◆ RECORDS FOR THIS EXERCISE:
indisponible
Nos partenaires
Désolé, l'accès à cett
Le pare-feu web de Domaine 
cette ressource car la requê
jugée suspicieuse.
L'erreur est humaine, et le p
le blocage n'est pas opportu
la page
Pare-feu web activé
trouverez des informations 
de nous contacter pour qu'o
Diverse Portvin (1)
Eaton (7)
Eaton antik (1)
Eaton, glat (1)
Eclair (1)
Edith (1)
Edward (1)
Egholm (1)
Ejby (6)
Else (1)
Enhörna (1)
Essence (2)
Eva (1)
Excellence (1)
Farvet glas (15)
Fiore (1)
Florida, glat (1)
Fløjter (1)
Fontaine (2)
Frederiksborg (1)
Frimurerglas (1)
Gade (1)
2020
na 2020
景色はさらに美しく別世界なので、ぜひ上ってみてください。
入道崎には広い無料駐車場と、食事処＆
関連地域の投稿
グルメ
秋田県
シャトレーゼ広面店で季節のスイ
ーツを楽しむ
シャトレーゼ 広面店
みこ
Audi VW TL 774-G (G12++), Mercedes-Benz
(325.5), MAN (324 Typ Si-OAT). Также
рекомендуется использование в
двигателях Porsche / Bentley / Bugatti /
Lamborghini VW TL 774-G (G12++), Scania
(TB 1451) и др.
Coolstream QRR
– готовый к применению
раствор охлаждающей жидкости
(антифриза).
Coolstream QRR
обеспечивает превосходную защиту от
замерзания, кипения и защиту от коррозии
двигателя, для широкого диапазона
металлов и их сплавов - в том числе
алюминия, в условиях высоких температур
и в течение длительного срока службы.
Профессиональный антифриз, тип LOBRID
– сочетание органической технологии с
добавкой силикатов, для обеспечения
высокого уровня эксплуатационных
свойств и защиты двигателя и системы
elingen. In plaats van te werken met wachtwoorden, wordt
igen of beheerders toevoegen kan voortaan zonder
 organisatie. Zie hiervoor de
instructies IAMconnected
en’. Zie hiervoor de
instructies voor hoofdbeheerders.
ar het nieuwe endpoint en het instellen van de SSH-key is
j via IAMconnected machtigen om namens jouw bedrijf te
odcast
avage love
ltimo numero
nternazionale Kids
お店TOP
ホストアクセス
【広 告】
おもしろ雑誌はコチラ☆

◆ WHAT YOU SHOULD DO: The lines above, from the first through the one containing "Lamborghini VW TL 774-G (G12++), Scania", must be restated word for word, with nothing added.

◆ THE ANSWER:
indisponible
Nos partenaires
Désolé, l'accès à cett
Le pare-feu web de Domaine 
cette ressource car la requê
jugée suspicieuse.
L'erreur est humaine, et le p
le blocage n'est pas opportu
la page
Pare-feu web activé
trouverez des informations 
de nous contacter pour qu'o
Diverse Portvin (1)
Eaton (7)
Eaton antik (1)
Eaton, glat (1)
Eclair (1)
Edith (1)
Edward (1)
Egholm (1)
Ejby (6)
Else (1)
Enhörna (1)
Essence (2)
Eva (1)
Excellence (1)
Farvet glas (15)
Fiore (1)
Florida, glat (1)
Fløjter (1)
Fontaine (2)
Frederiksborg (1)
Frimurerglas (1)
Gade (1)
2020
na 2020
景色はさらに美しく別世界なので、ぜひ上ってみてください。
入道崎には広い無料駐車場と、食事処＆
関連地域の投稿
グルメ
秋田県
シャトレーゼ広面店で季節のスイ
ーツを楽しむ
シャトレーゼ 広面店
みこ
Audi VW TL 774-G (G12++), Mercedes-Benz
(325.5), MAN (324 Typ Si-OAT). Также
рекомендуется использование в
двигателях Porsche / Bentley / Bugatti /
Lamborghini VW TL 774-G (G12++), Scania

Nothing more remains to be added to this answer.